TASK PROMPT
Copy out each line below that has the word "menu" in it.

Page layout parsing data
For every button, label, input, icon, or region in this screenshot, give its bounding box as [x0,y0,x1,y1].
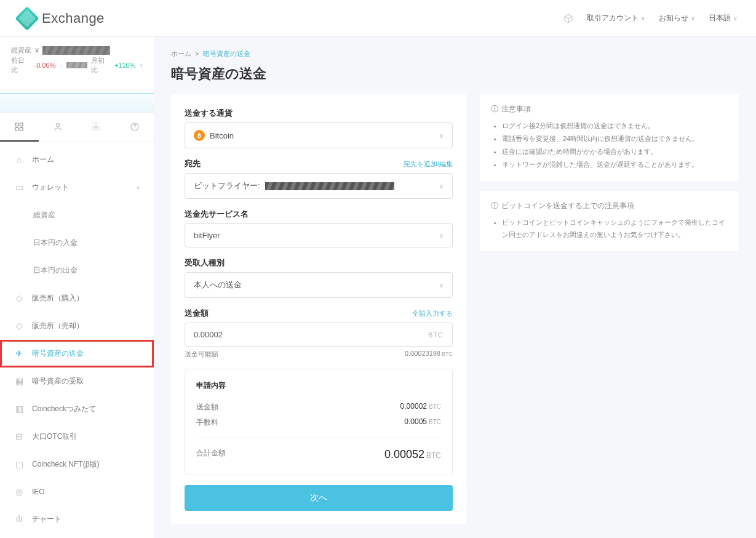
field-service: 送金先サービス名 bitFlyer ∨ [185,209,453,247]
nav-sell[interactable]: ◇販売所（売却） [0,312,154,340]
field-recipient: 受取人種別 本人への送金 ∨ [185,257,453,298]
balance-summary: 総資産 ¥ 前日比 -0.06% ↓ 月初比 +110% ↑ [0,37,154,74]
language-menu[interactable]: 日本語∨ [709,13,738,23]
truck-icon: ⊟ [14,432,25,441]
sidebar: 総資産 ¥ 前日比 -0.06% ↓ 月初比 +110% ↑ ⌂ホーム ▭ウ [0,37,154,538]
svg-rect-2 [15,127,18,130]
change-label2: 月初比 [91,56,111,74]
change-label: 前日比 [11,56,31,74]
summary-fee-value: 0.0005 [404,417,427,426]
service-value: bitFlyer [194,231,220,240]
field-amount: 送金額 全額入力する 0.00002 BTC 送金可能額 0.00023198B… [185,308,453,359]
nav-tsumitate[interactable]: ▥Coincheckつみたて [0,395,154,423]
tab-help[interactable] [116,113,154,142]
topbar: Exchange 取引アカウント∨ お知らせ∨ 日本語∨ [0,0,756,37]
info-icon: ⓘ [491,201,498,211]
brand-name: Exchange [42,10,105,26]
chart-square-icon: ▥ [14,404,25,414]
svg-point-5 [95,126,97,128]
amount-value: 0.00002 [194,330,223,339]
notice-bitcoin: ⓘビットコインを送金する上での注意事項 ビットコインとビットコインキャッシュのよ… [480,191,739,252]
wallet-icon: ▭ [14,182,25,192]
nav-wallet[interactable]: ▭ウォレット∨ [0,174,154,201]
summary-amount-value: 0.00002 [400,402,427,411]
field-destination: 宛先 宛先を追加/編集 ビットフライヤー: ∨ [185,158,453,199]
breadcrumb-current: 暗号資産の送金 [203,50,250,57]
recipient-label: 受取人種別 [185,257,225,268]
nav-send[interactable]: ✈暗号資産の送金 [0,340,154,367]
balance-label: 総資産 [11,46,31,55]
dest-prefix: ビットフライヤー: [194,180,260,191]
nav-buy[interactable]: ◇販売所（購入） [0,284,154,312]
available-unit: BTC [442,351,453,357]
svg-point-4 [56,123,59,126]
summary-total-value: 0.00052 [384,448,424,460]
logo[interactable]: Exchange [18,10,105,27]
page-title: 暗号資産の送金 [171,65,739,83]
next-button[interactable]: 次へ [185,485,453,511]
change-neg: -0.06% [34,62,56,69]
summary-title: 申請内容 [196,380,441,391]
chevron-down-icon: ∨ [439,282,444,289]
amount-input[interactable]: 0.00002 BTC [185,323,453,347]
cube-icon[interactable] [563,14,573,23]
available-value: 0.00023198 [405,350,440,357]
balance-value-redacted [42,46,110,55]
breadcrumb: ホーム > 暗号資産の送金 [171,49,739,58]
recipient-select[interactable]: 本人への送金 ∨ [185,272,453,298]
coin-icon: ◎ [14,487,25,497]
currency-select[interactable]: ₿ Bitcoin ∨ [185,122,453,148]
tab-grid[interactable] [0,113,39,142]
bitcoin-icon: ₿ [194,130,205,141]
notice-list: ビットコインとビットコインキャッシュのようにフォークで発生したコイン同士のアドレ… [491,216,728,242]
breadcrumb-home[interactable]: ホーム [171,50,191,57]
service-select[interactable]: bitFlyer ∨ [185,223,453,247]
svg-rect-0 [15,123,18,126]
info-icon: ⓘ [491,104,498,114]
nav-receive[interactable]: ▦暗号資産の受取 [0,367,154,395]
service-label: 送金先サービス名 [185,209,249,220]
tab-settings[interactable] [77,113,116,142]
nav-nft[interactable]: ▢Coincheck NFT(β版) [0,451,154,478]
sidebar-nav: ⌂ホーム ▭ウォレット∨ 総資産 日本円の入金 日本円の出金 ◇販売所（購入） … [0,142,154,537]
nav-chart[interactable]: ılıチャート [0,505,154,533]
topbar-menu: 取引アカウント∨ お知らせ∨ 日本語∨ [563,13,738,23]
chevron-down-icon: ∨ [733,15,738,22]
amount-max-link[interactable]: 全額入力する [412,309,453,318]
tab-user[interactable] [39,113,78,142]
recipient-value: 本人への送金 [194,279,242,291]
available-label: 送金可能額 [185,350,218,359]
dest-edit-link[interactable]: 宛先を追加/編集 [404,159,453,169]
chevron-down-icon: ∨ [439,132,444,139]
notice-menu[interactable]: お知らせ∨ [659,13,695,23]
currency-value: Bitcoin [210,131,234,140]
balance-sparkline [0,76,154,113]
balance-currency: ¥ [35,47,39,54]
nav-wallet-withdraw[interactable]: 日本円の出金 [0,257,154,284]
chevron-down-icon: ∨ [136,184,140,191]
chevron-down-icon: ∨ [439,232,444,239]
nav-wallet-total[interactable]: 総資産 [0,201,154,229]
package-icon: ◇ [14,321,25,331]
nav-ieo[interactable]: ◎IEO [0,478,154,505]
package-icon: ◇ [14,293,25,303]
chevron-down-icon: ∨ [439,183,444,190]
dest-address-redacted [265,182,394,190]
send-form: 送金する通貨 ₿ Bitcoin ∨ 宛先 宛先を追加/編集 ビットフライヤー: [171,94,466,524]
summary-box: 申請内容 送金額 0.00002BTC 手数料 0.0005BTC 合計金額 0… [185,369,453,475]
account-menu[interactable]: 取引アカウント∨ [587,13,645,23]
destination-select[interactable]: ビットフライヤー: ∨ [185,173,453,199]
main-content: ホーム > 暗号資産の送金 暗号資産の送金 送金する通貨 ₿ Bitcoin ∨ [154,37,756,538]
nav-otc[interactable]: ⊟大口OTC取引 [0,423,154,451]
nav-wallet-deposit[interactable]: 日本円の入金 [0,229,154,257]
currency-label: 送金する通貨 [185,108,233,119]
svg-rect-3 [20,127,23,130]
summary-total-label: 合計金額 [196,448,226,461]
chevron-down-icon: ∨ [691,15,695,22]
amount-label: 送金額 [185,308,209,319]
notice-general: ⓘ注意事項 ログイン後2分間は仮想通貨の送金はできません。 電話番号を変更後、2… [480,94,739,181]
field-currency: 送金する通貨 ₿ Bitcoin ∨ [185,108,453,148]
nav-home[interactable]: ⌂ホーム [0,146,154,174]
svg-rect-1 [20,123,23,126]
chevron-down-icon: ∨ [641,15,645,22]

ANSWER TO THIS TASK
language-menu[interactable]: 日本語∨ [709,13,738,23]
topbar-menu: 取引アカウント∨ お知らせ∨ 日本語∨ [563,13,738,23]
notice-menu[interactable]: お知らせ∨ [659,13,695,23]
account-menu[interactable]: 取引アカウント∨ [587,13,645,23]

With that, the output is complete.